I wish to narrate an incident related to the former because I was never a bright and academically oriented student.
I remember all my teachers. Because I have given most of them tough time in keeping me silent. According to most of my teachers, I was an ‘Outstanding student’ i.e. I was always ‘Standing out’ during their class. So you can imagine to what extent I have terrified them. But the best thing was that I used to hone my drawing skills whenever I was made to stand out. So I am thankful to all the teachers who told me to ‘Get out’. I am what I am for all those hours I stood out sketching the school building, the teachers, students, the trees around Malleswaram 18th Cross, the passengers waiting at the bus stop opposite my school…(I studied in Kendriya Vidyalaya, Malleswaram.)
Padma Miss during the Alumni meet at KVM on Jan.26, 2013
I liked the Librarian Padma Miss as she had all the magazines like Champak, Chandamama, Tinkle, Sportstar, CSR and MISHA, a Russian Magazine for Kids. I was the first to enter the Library in the morning and dig the shelf for new arrivals. It was all fine until one day she found out that I was carrying a Cork ball into the library. She grabbed it and put it atop a tall shelf. I begged her to give it back but to no avail. I really cried that day because after a lot of pestering, my father had bought me a ‘Cork ball’. For the fear of losing it, I always had it in my shorts pocket. And now it was gone forever. I hated the ‘Library period’ then onwards as by default she made me stand out.
I knew Padma Miss stayed somewhere close to the school as I had seen her come by walk. I used to see her in the market sometimes. And sometimes in a temple near Malleswaram 8th cross. Whenever and Wherever I saw her, I used to pester her to return the ball. And she would give a stern look and go away.
One day, after missing the cork ball for nearly 9 months, I followed her home and told her father that “Miss has taken my cork ball.” He called her and she was shocked to see me in her house. When they spoke to each other in Telugu, I could only make out the words ‘Cork ball’ and ‘Naughty fellow’. She told me to meet her the next day in the Library. I went home with some hope of getting the ball the next day.
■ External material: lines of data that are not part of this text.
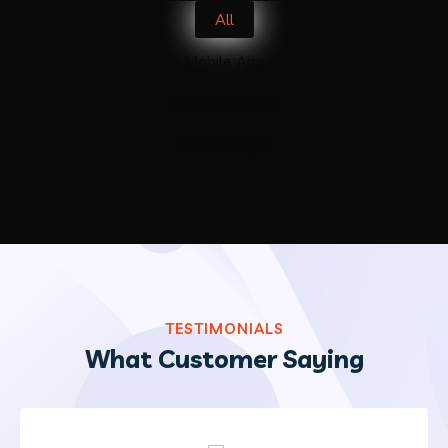
All
Mobile App
Product Design
Web Design
TESTIMONIALS
What Customer Saying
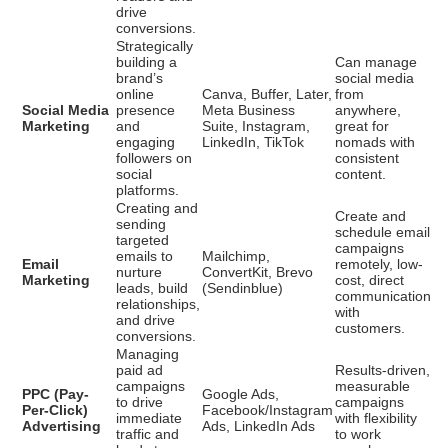
drive
conversions.
Strategically
building a
Can manage
brand’s
social media
online
Canva, Buffer, Later,
from
Social Media
presence
Meta Business
anywhere,
Marketing
and
Suite, Instagram,
great for
engaging
LinkedIn, TikTok
nomads with
followers on
consistent
social
content.
platforms.
Creating and
Create and
sending
schedule email
targeted
campaigns
emails to
Mailchimp,
Email
remotely, low-
nurture
ConvertKit, Brevo
Marketing
cost, direct
leads, build
(Sendinblue)
communication
relationships,
with
and drive
customers.
conversions.
Managing
paid ad
Results-driven,
campaigns
measurable
PPC (Pay-
Google Ads,
to drive
campaigns
Per-Click)
Facebook/Instagram
immediate
with flexibility
Advertising
Ads, LinkedIn Ads
traffic and
to work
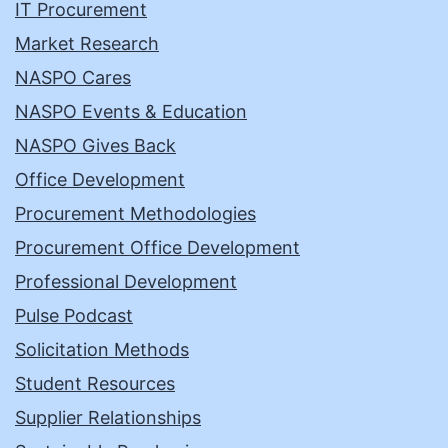
IT Procurement
Market Research
NASPO Cares
NASPO Events & Education
NASPO Gives Back
Office Development
Procurement Methodologies
Procurement Office Development
Professional Development
Pulse Podcast
Solicitation Methods
Student Resources
Supplier Relationships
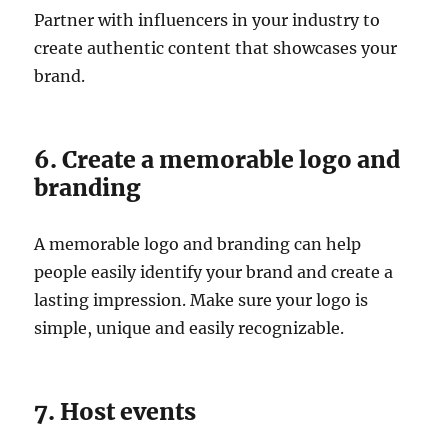
Partner with influencers in your industry to
create authentic content that showcases your
brand.
6. Create a memorable logo and
branding
A memorable logo and branding can help
people easily identify your brand and create a
lasting impression. Make sure your logo is
simple, unique and easily recognizable.
7. Host events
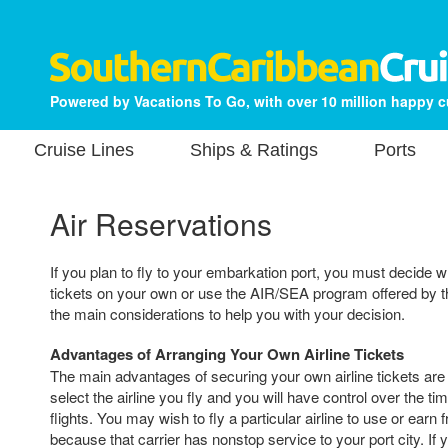
Powered by Vacations To Go, with over 10 million happy 
Cruise Lines
Ships & Ratings
Ports
Air Reservations
If you plan to fly to your embarkation port, you must decide w
tickets on your own or use the AIR/SEA program offered by th
the main considerations to help you with your decision.
Advantages of Arranging Your Own Airline Tickets
The main advantages of securing your own airline tickets are t
select the airline you fly and you will have control over the ti
flights. You may wish to fly a particular airline to use or earn 
because that carrier has nonstop service to your port city. If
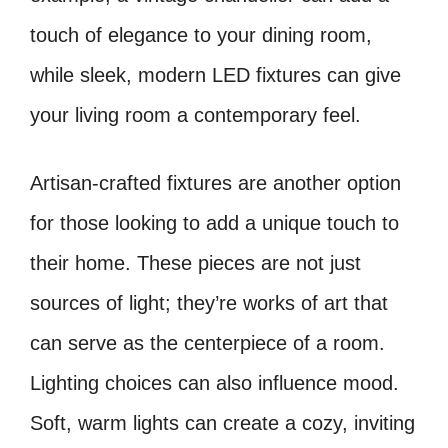
touch of elegance to your dining room,
while sleek, modern LED fixtures can give
your living room a contemporary feel.
Artisan-crafted fixtures are another option
for those looking to add a unique touch to
their home. These pieces are not just
sources of light; they’re works of art that
can serve as the centerpiece of a room.
Lighting choices can also influence mood.
Soft, warm lights can create a cozy, inviting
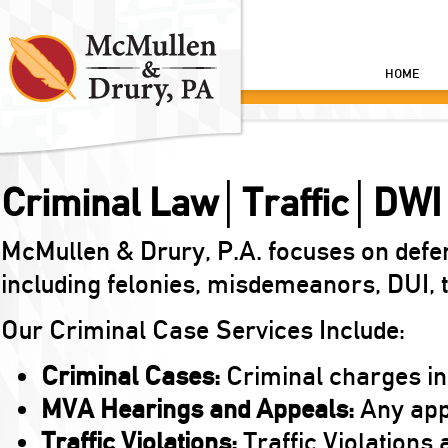
HOME
Criminal Law│Traffic│DWI
McMullen & Drury, P.A. focuses on defe
including felonies, misdemeanors, DUI, tr
Our Criminal Case Services Include:
Criminal Cases:
Criminal charges in
MVA Hearings and Appeals:
Any appe
Traffic Violations:
Traffic Violations a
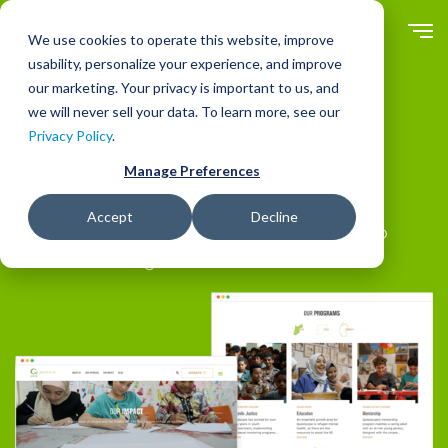
Skip
to
We use cookies to operate this website, improve
main
usability, personalize your experience, and improve
content
our marketing. Your privacy is important to us, and
Clients
we will never sell your data. To learn more, see our
Questscope Social
Privacy Policy
.
Manage Preferences
Development
Accept
Decline
Multilingual digital experiences are critical to
outreach strategies.
Image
My school was between 9 am till 3.10 pm. I was in the Library at 8 am the next morning. I waited and waited for Miss to come and was in no mood to even read any of the newly arrived magazines, which were waiting on Miss’ table to get the School seal on their fresh pages.
At about 9 am, Miss came. And she scolded me for standing in the Library without attending ‘Prayer’. I just about managed to tell, “I want the ball Miss”. She told she will take this matter to the Principal. She told, “Why do you harass me like this everywhere, I say? Why do you fellows come to school? Take a bat and ball and play on the streets the whole day.” I don’t know what made me tell “Miss give me my ball miss, I will never see this school, I will play wherever I want”. She became red in the face and hit the back of my head with a newspaper rolled in.” And for the umpteenth time, another teacher told me to ‘Get out’.
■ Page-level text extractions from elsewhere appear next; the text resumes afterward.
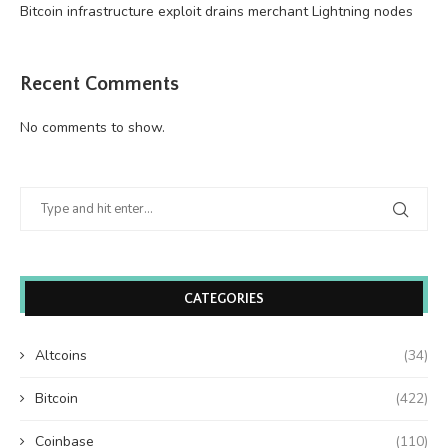
Bitcoin infrastructure exploit drains merchant Lightning nodes
Recent Comments
No comments to show.
CATEGORIES
Altcoins
(34)
Bitcoin
(422)
Coinbase
(110)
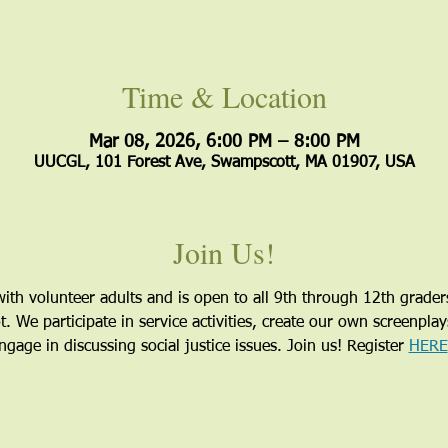
Time & Location
Mar 08, 2026, 6:00 PM – 8:00 PM
UUCGL, 101 Forest Ave, Swampscott, MA 01907, USA
Join Us!
ith volunteer adults and is open to all 9th through 12th grader
 We participate in service activities, create our own screenpla
gage in discussing social justice issues. Join us! Register 
HERE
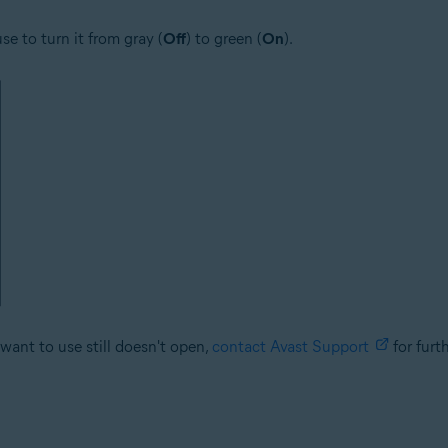
se to turn it from gray (
Off
) to green (
On
).
want to use still doesn't open,
contact Avast Support
for furt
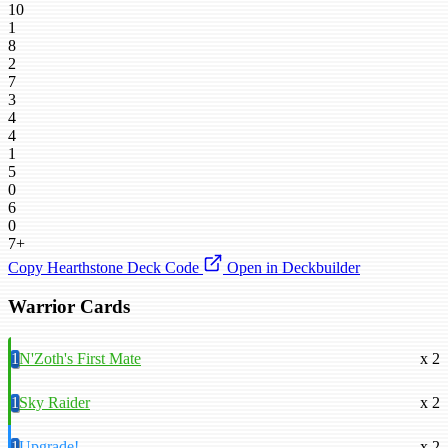
10
1
8
2
7
3
4
4
1
5
0
6
0
7+
Copy Hearthstone Deck Code
Open in Deckbuilder
Warrior Cards
1
N'Zoth's First Mate
x 2
1
Sky Raider
x 2
1
Upgrade!
x 2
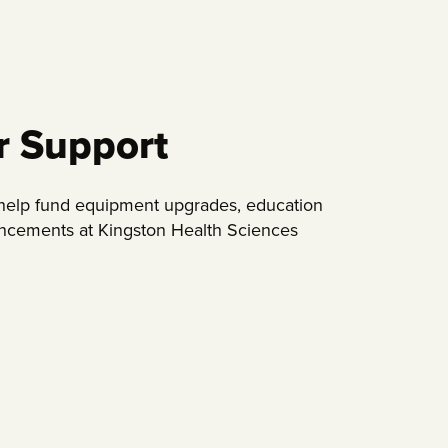
r Support
 help fund equipment upgrades, education
ancements at Kingston Health Sciences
After a few months, the academic year was over and I had crossed primary school level. I still hated the ‘Library period’ although I could enter the Library. One day, I saw that Padma Miss was cleaning the old magazines in the shelves and called me to hold a bundle of books. She told me to check if any magazines were on top of the shelf. I stood on the wooden stool and saw to my amazement the ‘Cork ball’, my treasure, lying in a corner like an orphan, covered with cob web and fine dust. The manufacturer’s name was still visible: Malcom. I was about to pick it up when Miss shouted, ‘What are you gaping at?” I told there were no magazines. The bell rang. She got busy collecting the books my friends were returning. I took the red cherry and wiped the dust like a fast bowler does. And ran away to show my friends the gem in my hand.
Even today, sometimes I get to see Padma Miss at the Malleswaram Market. After talking for a few minutes about my classmates and teachers, I invariably ask her, ‘Miss, I want my cork ball”. She raises her hand to hit me and just taps my head. And both of us have a hearty laugh unmindful of the fellow shoppers staring at us.